Pictures appear among the records below and must be omitted. Repeat exactly the lines from the line with "Vorauswahl können Sie" to the line with "rollen auch online!", both included.

--- START ---

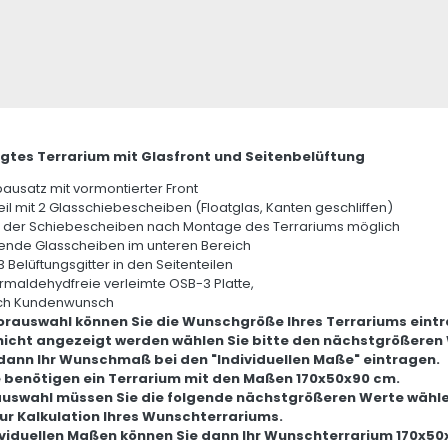
gtes Terrarium mit Glasfront und Seitenbelüftung
ausatz mit vormontierter Front
eil mit 2 Glasschiebescheiben (Floatglas, Kanten geschliffen)
der Schiebescheiben nach Montage des Terrariums möglich
hende Glasscheiben im unteren Bereich
3 Belüftungsgitter in den Seitenteilen
ormaldehydfreie verleimte OSB-3 Platte,
ch Kundenwunsch
Vorauswahl können Sie die Wunschgröße Ihres Terrariums eint
 nicht angezeigt werden wählen Sie bitte den nächstgrößeren
dann Ihr Wunschmaß bei den "Individuellen Maße" eintragen.
ie benötigen ein Terrarium mit den Maßen 170x50x90 cm.
auswahl müssen Sie die folgende nächstgrößeren Werte wähle
zur Kalkulation Ihres Wunschterrariums.
ividuellen Maßen können Sie dann Ihr Wunschterrarium 170x50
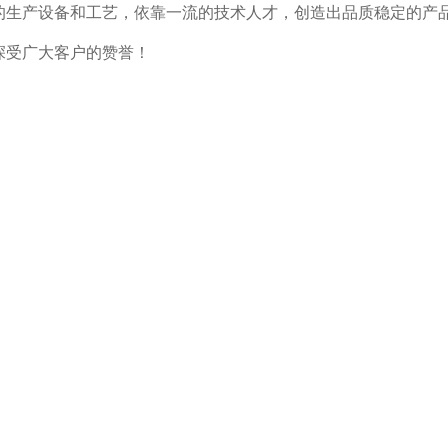
的生产设备和工艺，依靠一流的技术人才，创造出品质稳定的产
深受广大客户的赞誉！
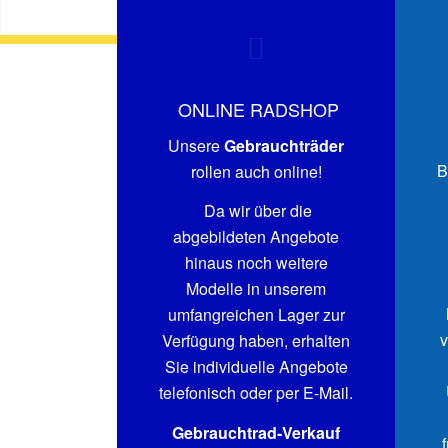
ONLINE RADSHOP
Unsere
Gebrauchträder
B
rollen auch online!
Da wir über die
abgebildeten Angebote
hinaus noch weitere
Modelle in unserem
umfangreichen Lager zur
v
Verfügung haben, erhalten
Sie individuelle Angebote
telefonisch oder per E-Mail.
Gebrauchtrad-Verkauf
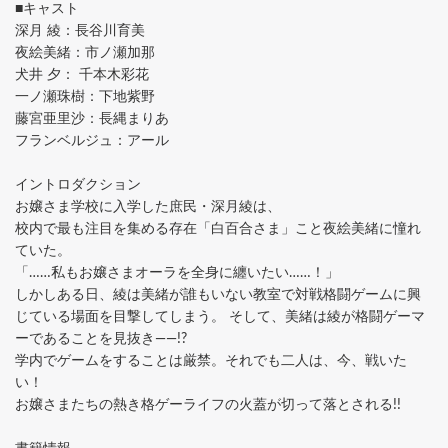
■キャスト
深月 綾：長谷川育美
夜絵美緒：市ノ瀬加那
犬井 夕： 千本木彩花
一ノ瀬珠樹：下地紫野
藤宮亜里沙：長縄まりあ
フランベルジュ：アール
イントロダクション
お嬢さま学校に入学した庶民・深月綾は、
校内で最も注目を集める存在「白百合さま」こと夜絵美緒に憧れ
ていた。
「……私もお嬢さまオーラを全身に纏いたい……！」
しかしある日、綾は美緒が誰もいない教室で対戦格闘ゲームに興
じている場面を目撃してしまう。 そして、美緒は綾が格闘ゲーマ
ーであることを見抜き――!?
学内でゲームをすることは厳禁。それでも二人は、今、戦いた
い！
お嬢さまたちの熱き格ゲーライフの火蓋が切って落とされる!!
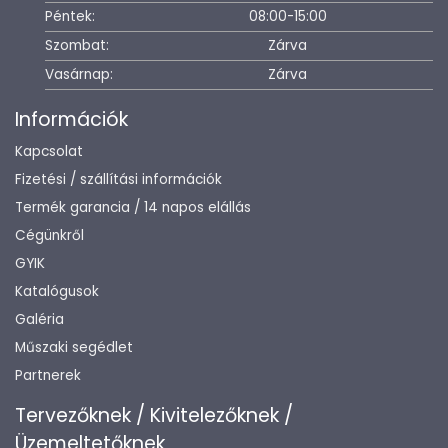
Péntek:
08:00-15:00
Szombat:
Zárva
Vasárnap:
Zárva
Információk
Kapcsolat
Fizetési / szállítási információk
Termék garancia / 14 napos elállás
Cégünkről
GYIK
Katalógusok
Galéria
Műszaki segédlet
Partnerek
Tervezőknek / Kivitelezőknek /
Üzemeltetőknek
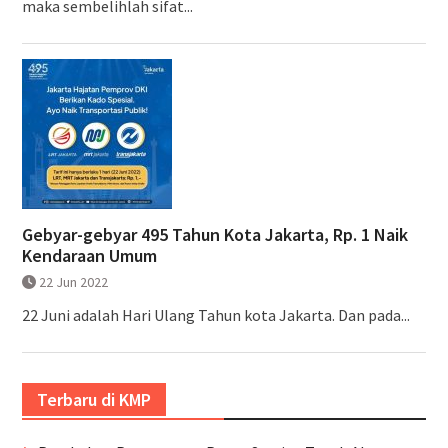
maka sembelihlah sifat...
Gebyar-gebyar 495 Tahun Kota Jakarta, Rp. 1 Naik
Kendaraan Umum
22 Jun 2022
22 Juni adalah Hari Ulang Tahun kota Jakarta. Dan pada...
Terbaru di KMP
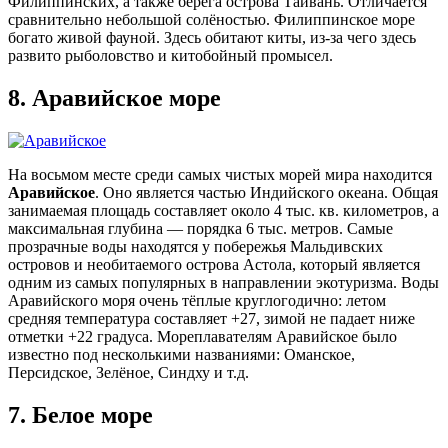
Филиппинских, а также берега острова Тайвань. Отличается
сравнительно небольшой солёностью. Филиппинское море
богато живой фауной. Здесь обитают киты, из-за чего здесь
развито рыболовство и китобойный промысел.
8.
Аравийское море
На восьмом месте среди самых чистых морей мира находится
Аравийское
. Оно является частью Индийского океана. Общая
занимаемая площадь составляет около 4 тыс. кв. километров, а
максимальная глубина — порядка 6 тыс. метров. Самые
прозрачные воды находятся у побережья Мальдивских
островов и необитаемого острова Астола, который является
одним из самых популярных в направлении экотуризма. Воды
Аравийского моря очень тёплые круглогодично: летом
средняя температура составляет +27, зимой не падает ниже
отметки +22 градуса. Мореплавателям Аравийское было
известно под несколькими названиями: Оманское,
Персидское, Зелёное, Синдху и т.д.
7.
Белое море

--- END ---

#### [ANSWER BOX]
Vorauswahl können Sie die Wunschgröße Ihres Terrariums eint
 nicht angezeigt werden wählen Sie bitte den nächstgrößeren
dann Ihr Wunschmaß bei den "Individuellen Maße" eintragen.
ie benötigen ein Terrarium mit den Maßen 170x50x90 cm.
auswahl müssen Sie die folgende nächstgrößeren Werte wähle
zur Kalkulation Ihres Wunschterrariums.
ividuellen Maßen können Sie dann Ihr Wunschterrarium 170x50
的生产设备和工艺，依靠一流的技术人才，创造出品质稳定的产
深受广大客户的赞誉！
ONLINE RADSHOP
Unsere
Gebrauchträder
B
rollen auch online!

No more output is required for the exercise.